Agacée, irritée, puis carrément hors d’elle, elle laissa échapper un étrange criaillement. Les français se turent, surpris. “Pourquoi me regardent-ils comme ça ? Ils en font, une tête…” se demanda la ministre.

Soudain, les flashs des appareils photos crépitèrent. “Je crois qu’aujourd’hui, je suis très en beauté”, se dit Mme. Aure. Elle se retourna, pour regarder son double, sur l’écran géant.

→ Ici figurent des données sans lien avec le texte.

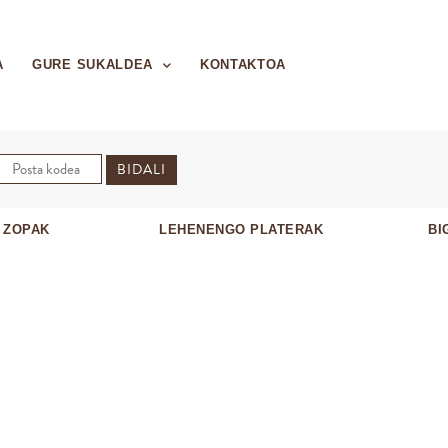
A
GURE SUKALDEA
KONTAKTOA
BIDALI
 ZOPAK
LEHENENGO PLATERAK
BI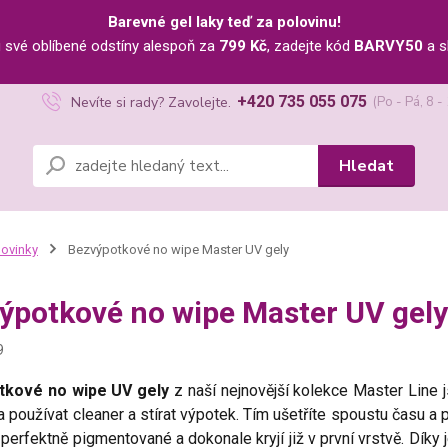
Barevné gel laky teď za polovinu!
u své oblíbené odstíny alespoň za
799 Kč
, zadejte kód
BARVY50
a s
+420 735 055 075
Nevíte si rady? Zavolejte.
(Po - Pá, 8 -
Hledat
ovinky
Bezvýpotkové no wipe Master UV gely
ýpotkové no wipe Master UV gely
9
tkové no wipe UV gely
z naší nejnovější kolekce Master Line 
a používat cleaner a stírat výpotek. Tím ušetříte spoustu času 
 perfektně pigmentované a dokonale kryjí již v první vrstvě. Díky 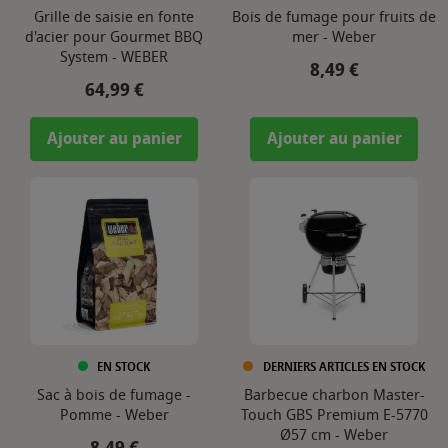
Grille de saisie en fonte
Bois de fumage pour fruits de
d'acier pour Gourmet BBQ
mer - Weber
System - WEBER
Prix
8,49 €
Prix
64,99 €
Ajouter au panier
Ajouter au panier
EN STOCK
DERNIERS ARTICLES EN STOCK
Sac à bois de fumage -
Barbecue charbon Master-
Pomme - Weber
Touch GBS Premium E-5770
Ø57 cm - Weber
Prix
8,49 €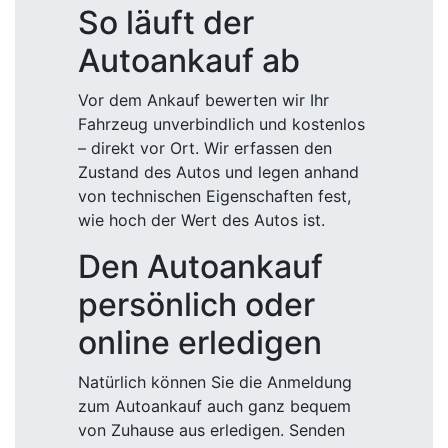
So läuft der
Autoankauf ab
Vor dem Ankauf bewerten wir Ihr
Fahrzeug unverbindlich und kostenlos
– direkt vor Ort. Wir erfassen den
Zustand des Autos und legen anhand
von technischen Eigenschaften fest,
wie hoch der Wert des Autos ist.
Den Autoankauf
persönlich oder
online erledigen
Natürlich können Sie die Anmeldung
zum Autoankauf auch ganz bequem
von Zuhause aus erledigen. Senden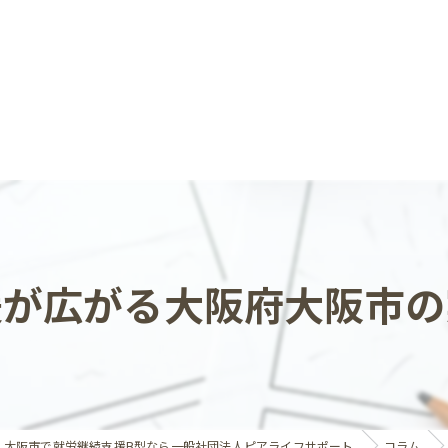
援が広がる大阪府大阪市の
大阪市で就労継続支援B型なら一般社団法人ピアライフサポート
コラム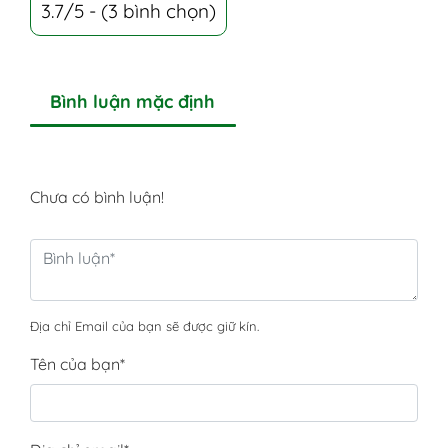
3.7/5 - (3 bình chọn)
Bình luận mặc định
Chưa có bình luận!
Địa chỉ Email của bạn sẽ được giữ kín.
Tên của bạn
*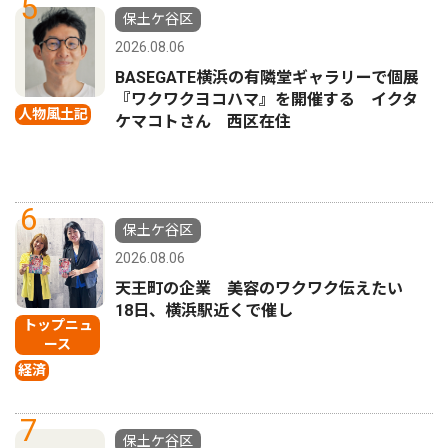
5
保土ケ谷区
2026.08.06
BASEGATE横浜の有隣堂ギャラリーで個展
『ワクワクヨコハマ』を開催する イクタ
人物風土記
ケマコトさん 西区在住
6
保土ケ谷区
2026.08.06
天王町の企業 美容のワクワク伝えたい
18日、横浜駅近くで催し
トップニュ
ース
経済
7
保土ケ谷区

Mais elle ne vit qu’une pie, posée sur un pupitre. Effrayée, Mme. Aure écarta les bras. Ils étaient devenus des ailes. 

Mme. Aure, bien qu’un peu plus grande que la moyenne, était devenue une pie… mais, une pie plus grande que la moyenne…

Ce fut une étrange aventure pour le gouvernement français.

*

Le Président garda la Pie comme 1ère ministre.

Tous les changements qui avaient rapport aux impôts furent effectués. Les français n’osèrent  plus protester, de peur qu’on les accuse de sorcellerie auprès du gouvernement.

Néanmoins, la ministre-Pie disparaissait la nuit.         

Et jour après jour, les dames criaient au scandale en s’apercevant que leurs colliers en or avaient disparus.                                                                         

Les hommes mettaient des gants, quand ils découvraient que leur chevalière s’était volatilisée. 

Il paru peu à peu évident que l’auteure de tout ces méfaits ne pouvait être qu’une pie.

L’accusée n°1 fut bien sûr Mme. Aure.

Elle fut accusée de détournement des fonds publiques. La ministre-Pie fut jugée.

Evidemment, elle put se payer un avocat : elle avait suffisamment de quoi faire… C’est ce qui poussa le juge à déclarer Mme. Aure coupable.